When you copy the material below, keep every line exact and drop the pictures.

########

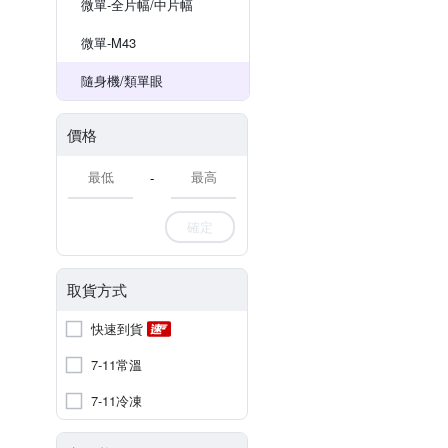
微單-全片幅/中片幅
微單-M43
隨身機/類單眼
價格
-
確定
取貨方式
快速到貨
7-11常溫
7-11冷凍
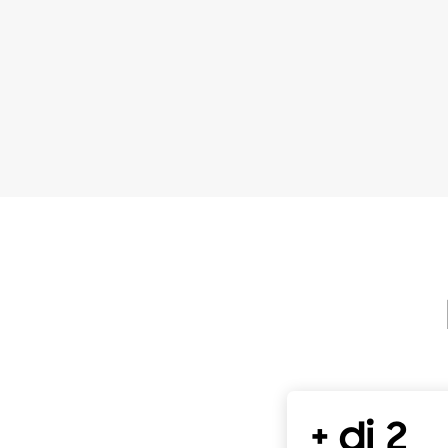
+ di 2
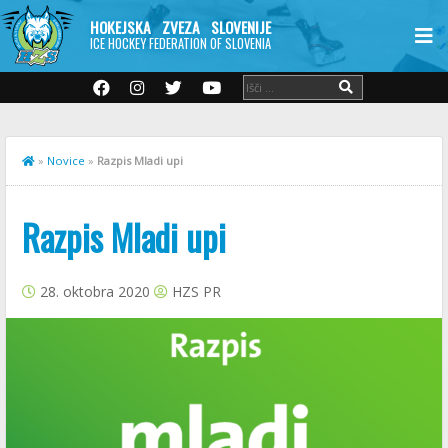
HOKEJSKA ZVEZA SLOVENIJE
ICE HOCKEY FEDERATION OF SLOVENIA
»
Novice
»
Razpis Mladi upi
Razpis Mladi upi
28. oktobra 2020
HZS PR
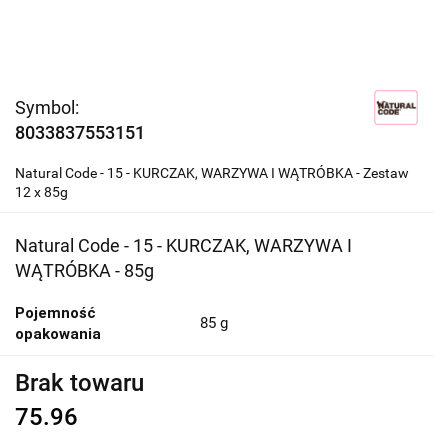
Symbol:
8033837553151
Natural Code - 15 - KURCZAK, WARZYWA I WĄTRÓBKA - Zestaw
12 x 85g
Natural Code - 15 - KURCZAK, WARZYWA I
WĄTRÓBKA - 85g
Pojemność
85 g
opakowania
Brak towaru
75.96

########

Reply
微單-全片幅/中片幅
微單-M43
隨身機/類單眼
價格
-
確定
取貨方式
快速到貨
7-11常溫
7-11冷凍
+ di 2
HOKEJSKA ZVEZA SLOVENIJE
ICE HOCKEY FEDERATION OF SLOVENIA
»
Novice
»
Razpis Mladi upi
Razpis Mladi upi
28. oktobra 2020
HZS PR
Symbol:
8033837553151
Natural Code - 15 - KURCZAK, WARZYWA I WĄTRÓBKA - Zestaw
12 x 85g
Natural Code - 15 - KURCZAK, WARZYWA I
WĄTRÓBKA - 85g
Pojemność
85 g
opakowania
Brak towaru
75.96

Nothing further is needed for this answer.